- [Exercise objective]
Pull out every line below that contains the word "зоны".

Stored items from a collection:

● ● ● ● ●

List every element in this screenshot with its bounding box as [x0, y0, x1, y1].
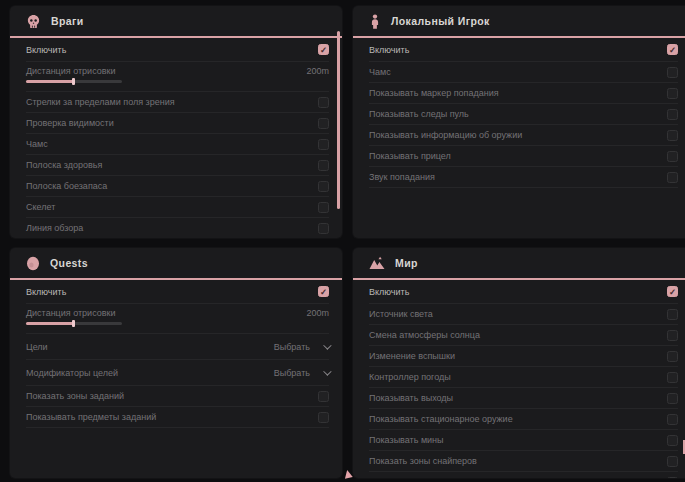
setting-label: Показывать прицел [369, 151, 451, 161]
setting-label: Чамс [369, 67, 391, 77]
setting-label: Показать точки выхода [369, 477, 465, 478]
setting-label: Линия обзора [26, 223, 83, 233]
checkbox[interactable] [667, 477, 678, 479]
setting-row: Изменение вспышки [369, 346, 678, 367]
slider-label: Дистанция отрисовки [26, 308, 116, 318]
checkbox[interactable] [318, 181, 329, 192]
slider-label-row: Дистанция отрисовки200m [26, 308, 329, 318]
checkbox[interactable] [667, 309, 678, 320]
dropdown-select[interactable]: Выбрать [274, 342, 329, 352]
setting-row: Показывать выходы [369, 388, 678, 409]
setting-label: Контроллер погоды [369, 372, 451, 382]
setting-row: Показать точки выхода [369, 472, 678, 478]
panel-enemies: Враги Включить✓Дистанция отрисовки200mСт… [10, 6, 342, 238]
setting-label: Показывать выходы [369, 393, 453, 403]
checkbox[interactable] [667, 172, 678, 183]
setting-row: Включить✓ [26, 280, 329, 304]
setting-row: Источник света [369, 304, 678, 325]
setting-row: Полоска здоровья [26, 155, 329, 176]
setting-label: Включить [26, 287, 66, 297]
checkbox[interactable]: ✓ [667, 44, 678, 55]
setting-row: Линия обзора [26, 218, 329, 238]
setting-row: Показывать прицел [369, 146, 678, 167]
panel-title: Мир [395, 257, 418, 269]
render-distance-slider[interactable] [26, 80, 122, 83]
panel-title: Враги [51, 15, 84, 27]
checkbox[interactable] [318, 160, 329, 171]
checkbox[interactable] [667, 330, 678, 341]
setting-label: Полоска боезапаса [26, 181, 107, 191]
setting-row: Показывать мины [369, 430, 678, 451]
checkbox[interactable] [318, 97, 329, 108]
panel-local-player-header: Локальный Игрок [353, 6, 685, 36]
checkbox[interactable] [318, 118, 329, 129]
checkbox[interactable] [667, 414, 678, 425]
panel-title: Локальный Игрок [391, 15, 490, 27]
setting-label: Включить [369, 45, 409, 55]
setting-label: Полоска здоровья [26, 160, 102, 170]
checkbox[interactable] [667, 130, 678, 141]
chevron-down-icon [323, 367, 331, 375]
setting-row: Проверка видимости [26, 113, 329, 134]
dropdown-select[interactable]: Выбрать [274, 368, 329, 378]
checkbox[interactable]: ✓ [318, 286, 329, 297]
checkbox[interactable] [667, 67, 678, 78]
setting-row: Показать зоны снайперов [369, 451, 678, 472]
dropdown-label: Цели [26, 342, 48, 352]
setting-row: Полоска боезапаса [26, 176, 329, 197]
checkbox[interactable] [667, 435, 678, 446]
setting-label: Показывать стационарное оружие [369, 414, 513, 424]
slider-value: 200m [306, 66, 329, 76]
slider-label-row: Дистанция отрисовки200m [26, 66, 329, 76]
checkbox[interactable]: ✓ [318, 44, 329, 55]
checkbox[interactable] [667, 351, 678, 362]
checkbox[interactable]: ✓ [667, 286, 678, 297]
setting-row: Включить✓ [26, 38, 329, 62]
checkbox[interactable] [318, 412, 329, 423]
checkbox[interactable] [667, 372, 678, 383]
setting-label: Включить [369, 287, 409, 297]
checkbox[interactable] [318, 202, 329, 213]
panel-enemies-rows: Включить✓Дистанция отрисовки200mСтрелки … [10, 38, 342, 238]
slider-setting: Дистанция отрисовки200m [26, 62, 329, 92]
checkbox[interactable] [318, 139, 329, 150]
panel-quests: Quests Включить✓Дистанция отрисовки200mЦ… [10, 248, 342, 478]
setting-row: Показать зоны заданий [26, 386, 329, 407]
checkbox[interactable] [667, 109, 678, 120]
setting-label: Звук попадания [369, 172, 435, 182]
setting-row: Звук попадания [369, 167, 678, 188]
setting-row: Показывать следы пуль [369, 104, 678, 125]
skull-icon [26, 14, 41, 29]
panel-world: Мир Включить✓Источник светаСмена атмосфе… [353, 248, 685, 478]
render-distance-slider[interactable] [26, 322, 122, 325]
slider-value: 200m [306, 308, 329, 318]
setting-label: Показать зоны заданий [26, 391, 124, 401]
checkbox[interactable] [667, 88, 678, 99]
setting-label: Показывать маркер попадания [369, 88, 499, 98]
dropdown-value: Выбрать [274, 342, 310, 352]
setting-row: Скелет [26, 197, 329, 218]
dropdown-label: Модификаторы целей [26, 368, 118, 378]
checkbox[interactable] [667, 456, 678, 467]
checkbox[interactable] [318, 391, 329, 402]
setting-label: Скелет [26, 202, 55, 212]
panel-local-player-rows: Включить✓ЧамсПоказывать маркер попадания… [353, 38, 685, 188]
setting-row: Показывать стационарное оружие [369, 409, 678, 430]
checkbox[interactable] [667, 393, 678, 404]
slider-thumb[interactable] [72, 78, 75, 85]
slider-label: Дистанция отрисовки [26, 66, 116, 76]
setting-label: Смена атмосферы солнца [369, 330, 480, 340]
setting-label: Источник света [369, 309, 433, 319]
slider-fill [26, 322, 74, 325]
checkbox[interactable] [667, 151, 678, 162]
slider-setting: Дистанция отрисовки200m [26, 304, 329, 334]
setting-label: Показывать предметы заданий [26, 412, 156, 422]
setting-label: Показать зоны снайперов [369, 456, 477, 466]
setting-label: Показывать следы пуль [369, 109, 469, 119]
panel-local-player: Локальный Игрок Включить✓ЧамсПоказывать … [353, 6, 685, 238]
slider-thumb[interactable] [72, 320, 75, 327]
scrollbar-thumb[interactable] [337, 31, 340, 209]
checkbox[interactable] [318, 223, 329, 234]
setting-row: Чамс [369, 62, 678, 83]
setting-row: Стрелки за пределами поля зрения [26, 92, 329, 113]
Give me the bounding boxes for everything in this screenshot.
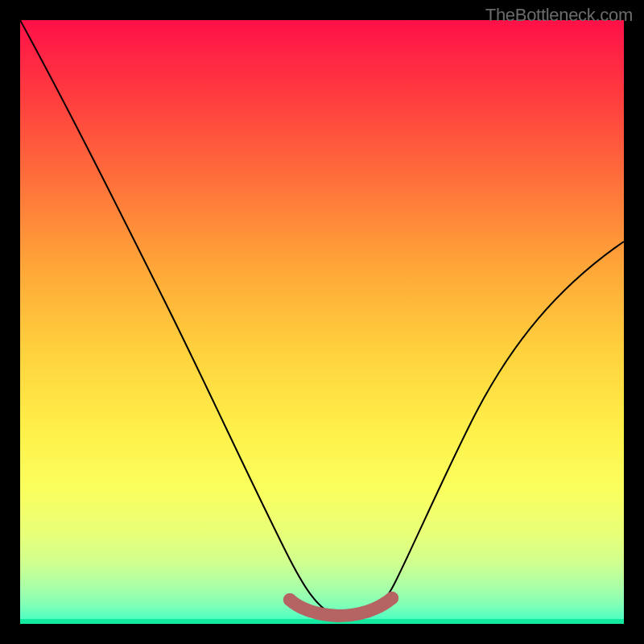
watermark-text: TheBottleneck.com [485, 5, 633, 26]
band-marker-right [386, 592, 398, 605]
zero-bottleneck-band [290, 598, 392, 616]
bottleneck-curve [20, 20, 624, 617]
chart-frame: TheBottleneck.com [0, 0, 644, 644]
curve-svg [20, 20, 624, 624]
plot-area [20, 20, 624, 624]
band-marker-left [283, 593, 296, 606]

● ● ● ● ●

- [Expected answer]
setting-row: Показать зоны снайперов [369, 451, 678, 472]
setting-row: Показать зоны заданий [26, 386, 329, 407]
setting-label: Показать зоны заданий [26, 391, 124, 401]
setting-label: Показать зоны снайперов [369, 456, 477, 466]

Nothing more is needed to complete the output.